# Answer to relationship details questions



## peaceful (Feb 27, 2018)

Hi, 
I am applying for a PROSPECTIVE MARRIAGE VISA subclass 300, online and i don't know the possible answer to these questions with my kind of visa,......
1) Do the applicant and the sponsor have a mutual commitment to a shared life as a married couple, or as de facto partners, to the exclusion of all others?
2) Give details of the financial aspect of the relationship.
3)Give detail of the nature of the household. 
4)Give details of the social aspect of the relationship. 
5)Give details of the nature of the commitment the applicant and the sponsor have to each other. 
6)Give details of the development of the relationship between the applicant and the sponsor.
Cinsidering my kind of visa, PROSPECTIVE MARRIAGE VISA, Subclass 300, i am really confuse with providing answers to these questions. Please, help me solve this.. Thanks and God-bless.


----------



## Skybluebrewer (Jan 15, 2016)

You answer them honestly and if you really aren't sure what to say, you should probably hire an RMA as these questions are your statements.

My partner and I were engaged and applying for th 300. We lived separately in two different countries so we didn't have joint finances like a car together, insurance, rent, or shared bank accounts. But we did holiday together which costs money. He would also do nice things like pay off the day care facility for me as a surprise when he was visiting so I'd have one less bill that month. Occasionally there would be money transfers. We'd spend money on shows or other activities when together, etc.

So you don't need to have combined finances if you're living separately and applying for a 300, but in a relationship there would be some financial evidence somewhere. Even if it's buying food or hotels or flights or whatever when together. 

If you're living together or have lived together, they probably expect a lot more of that kind of evidence. 

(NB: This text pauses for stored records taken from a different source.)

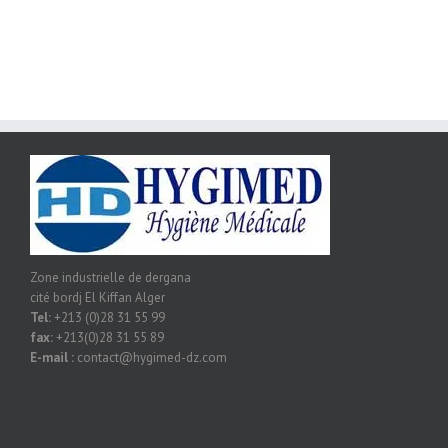
Zone industrielle de dergana
cité bordj El Kiffan Alger
Tel:
+213 (0)28 31 55 99
fax:
+213(0)28 31 55 89
E-mail :
contact@hygimed-dz.com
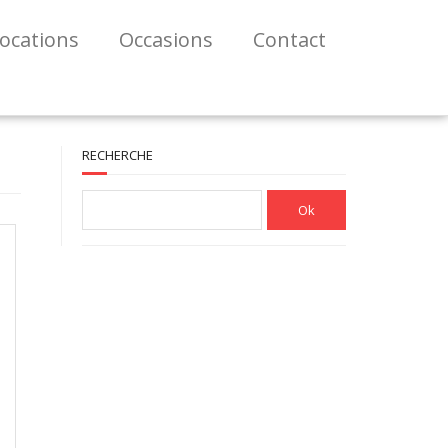
ocations
Occasions
Contact
RECHERCHE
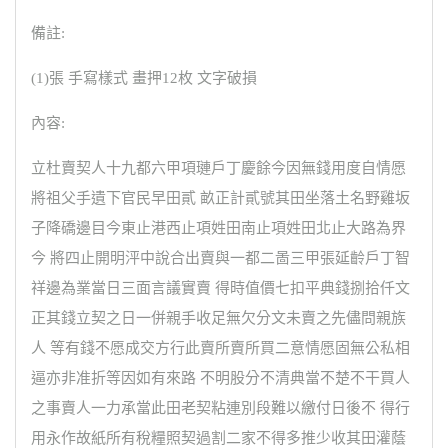
備註:
(1)張 手寫樣式 畫押12枚 文字破損
內容:
立杜賣契人十九都六甲項璉戶丁慶餘今因無錢用度自情愿
將祖父手遺下官民早田貳 畝正計貳號其田坐落土名野雞坂
子降礄邊目今東止港西止項姓田南止項姓田北止大路為界
今 將四止開明泙中說合出賣與一都二啚三甲張延齡戶丁智
祥邊為業當日三面言議實賣 得時值價七扣平典錢捌拾仟文
正其錢立契之日一併親手收足無欠分文未賣之先儘問親族
人 等有錢不愿成交方行此賣所賣所買二意情愿固無公私相
逼亦非准折等因如有來路 不明股分不清典當不楚不干買人
之事賣人一力承當此田老契粘連別段難以繳付日後不 得行
用永作故紙所有稅糧照契過割二家不得多推少收其田灌蔭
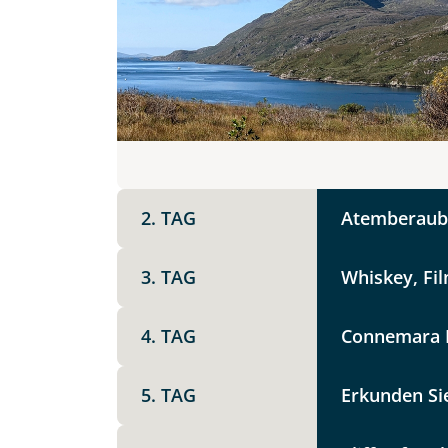
DZ
EZ
Familienzimmer
Mer
Facebook
Reisebeginn
Option 1
Keine
X
2. TAG
Atemberaube
Weitere Informationen
Telegram
3. TAG
Whiskey, Fil
Link kopier
4. TAG
Connemara N
5. TAG
Erkunden Si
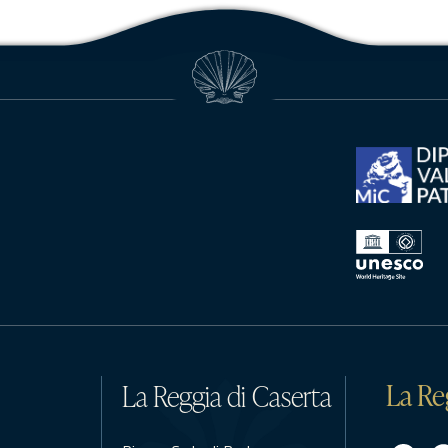
La Re
La Reggia di Caserta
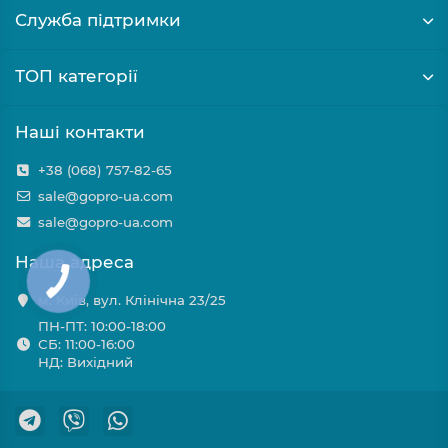
Служба підтримки
ТОП категорії
Наші контакти
+38 (068) 757-82-65
sale@gopro-ua.com
sale@gopro-ua.com
Наша адреса
м. Київ, вул. Клінічна 23/25
ПН-ПТ: 10:00-18:00
СБ: 11:00-16:00
НД: Вихідний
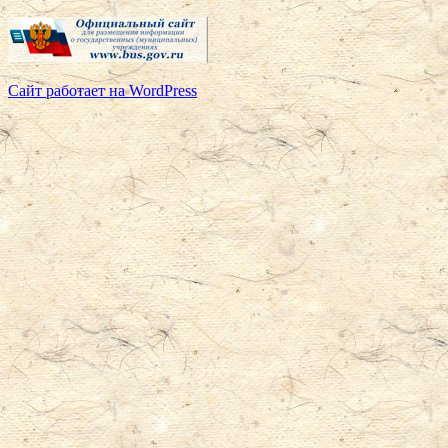
Сайт работает на WordPress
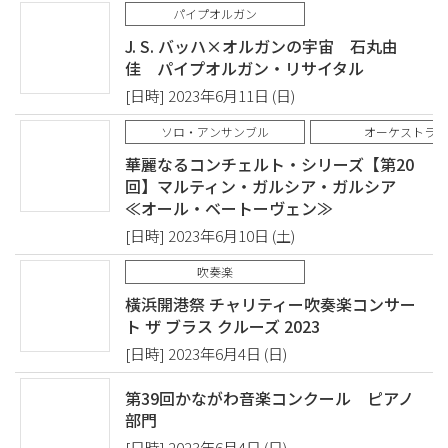
パイプオルガン
J. S. バッハ×オルガンの宇宙 石丸由
佳 パイプオルガン・リサイタル
[日時] 2023年6月11日 (日)
ソロ・アンサンブル
オーケストラ
華麗なるコンチェルト・シリーズ【第20
回】マルティン・ガルシア・ガルシア
≪オール・ベートーヴェン≫
[日時] 2023年6月10日 (土)
吹奏楽
橫浜開港祭 チャリティー吹奏楽コンサー
ト ザ ブラス クルーズ 2023
[日時] 2023年6月4日 (日)
第39回かながわ音楽コンクール ピアノ
部門
[日時] 2023年6月4日 (日)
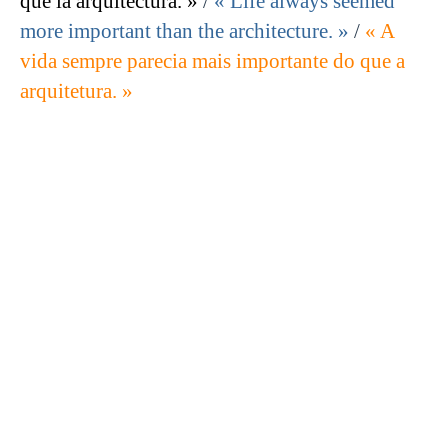
que la arquitectura. »
/
« Life always seemed
more important than the architecture. »
/
« A
vida sempre parecia mais importante do que a
arquitetura. »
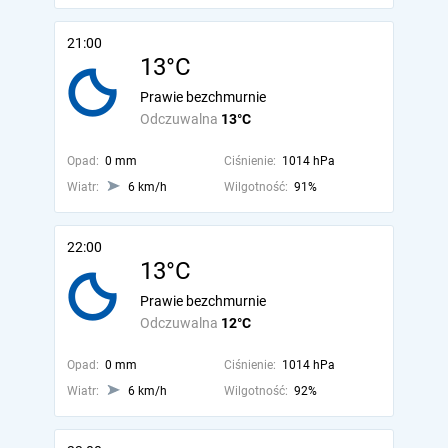
21:00
13°C
Prawie bezchmurnie
Odczuwalna
13°C
Opad:
0 mm
Ciśnienie:
1014 hPa
Wiatr:
6 km/h
Wilgotność:
91%
22:00
13°C
Prawie bezchmurnie
Odczuwalna
12°C
Opad:
0 mm
Ciśnienie:
1014 hPa
Wiatr:
6 km/h
Wilgotność:
92%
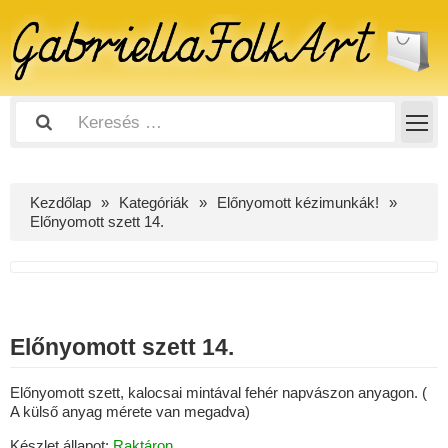
Kezdőlap
Kategóriák
Előnyomott kézimunkák!
Előnyomott szett 14.
Előnyomott szett 14.
Előnyomott szett, kalocsai mintával fehér napvászon anyagon. (
A külső anyag mérete van megadva)
Készlet állapot:
Raktáron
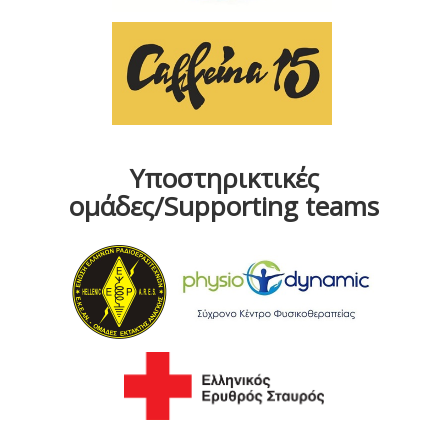
Υποστηρικτικές
ομάδες/Supporting teams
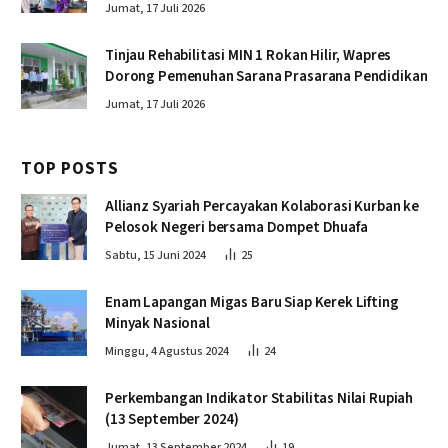
Jumat, 17 Juli 2026
Tinjau Rehabilitasi MIN 1 Rokan Hilir, Wapres
Dorong Pemenuhan Sarana Prasarana Pendidikan
Jumat, 17 Juli 2026
TOP POSTS
Allianz Syariah Percayakan Kolaborasi Kurban ke
Pelosok Negeri bersama Dompet Dhuafa
Sabtu, 15 Juni 2024
25
Enam Lapangan Migas Baru Siap Kerek Lifting
Minyak Nasional
Minggu, 4 Agustus 2024
24
Perkembangan Indikator Stabilitas Nilai Rupiah
(13 September 2024)
Jumat, 13 September 2024
19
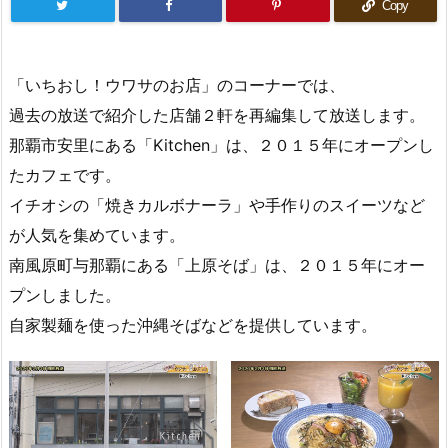
Copy
「いちおし！ウワサのお店」のコーナーでは、
過去の放送で紹介した店舗２軒を再編集して放送します。
那覇市安里にある「Kitchen」は、２０１５年にオープンし
たカフェです。
イチオシの「焼きカルボナーラ」や手作りのスイーツなど
が人気を集めています。
南風原町与那覇にある「上原そば」は、２０１５年にオー
プンしました。
自家製麺を使った沖縄そばなどを提供しています。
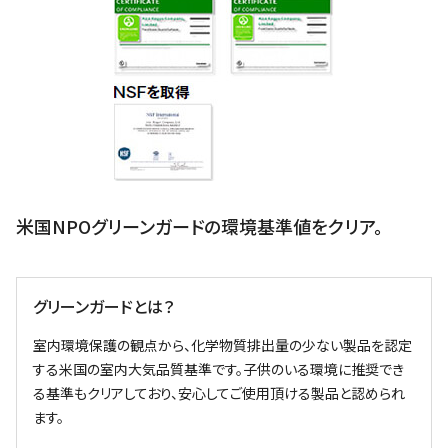
米国NPOグリーンガードの環境基準値をクリア。
グリーンガードとは？
室内環境保護の観点から、化学物質排出量の少ない製品を認定
する米国の室内大気品質基準です。子供のいる環境に推奨でき
る基準もクリアしており、安心してご使用頂ける製品と認められ
ます。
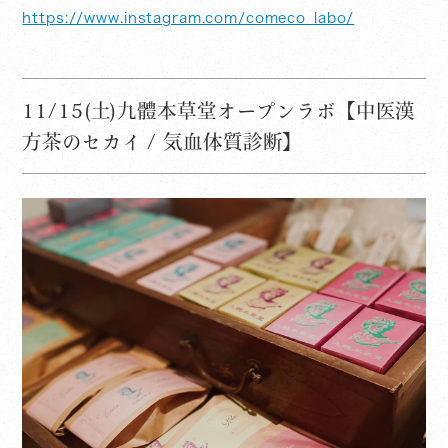
https://www.instagram.com/comeco_labo/
11/15(土)九體本草堂オープンラボ【中医漢
方茶のセカイ / 気血体質診断】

Anyway, that's just an example. You need to figure out SOMETHING to put in your statements and evidence to back it up. Otherwise you have nothing to support your relationship and they don't grant partner visas to those people.


----------



## CCMS (Oct 10, 2013)

This information is absolutely critical to your application. If you don't know how to go about it, get some professional help.

While the 4 relationship criteria technically do not apply to prospective marriage visa applicants, case officers use it anyway to establish the genuineness of the relationship.

While many migration agents believe that it is inappropriate to assess a PMV application this way, it is better to deal with it up front rather than argue about it at the AAT in 2 years time.


----------



## ampk (Sep 21, 2013)

1) Do the applicant and the sponsor have a mutual commitment to a shared life as a married couple, or as de facto partners, to the exclusion of all others?

** If you do not answer yes to this your visa will be refused - it means you are engaged and neither have any other girlfriend, boyfriend, husband, wife or other form of partner.

2) Give details of the financial aspect of the relationship.

** Give your current spending of money, this is often one-sided - but you can also include future plans of how this will be carried out. Salaries vary a lot between Africa and Australia, I made far more when I worked in Botswana than I do today.

3)Give detail of the nature of the household.

** This unless you have lived a length of time together is hypothetical so just talk about it and put in what you agree on.

4)Give details of the social aspect of the relationship.

** Discuss your relationship and how it is known to your family and friends and things you have done together or plan to do together.

5)Give details of the nature of the commitment the applicant and the sponsor have to each other. 

** talk about wedding planes, kids, hose, goals on where you wish to live in a longer term.

6)Give details of the development of the relationship between the applicant and the sponsor.

** Self explanatory - who did you meet, why you got together and why you are applying to be together by this application.


----------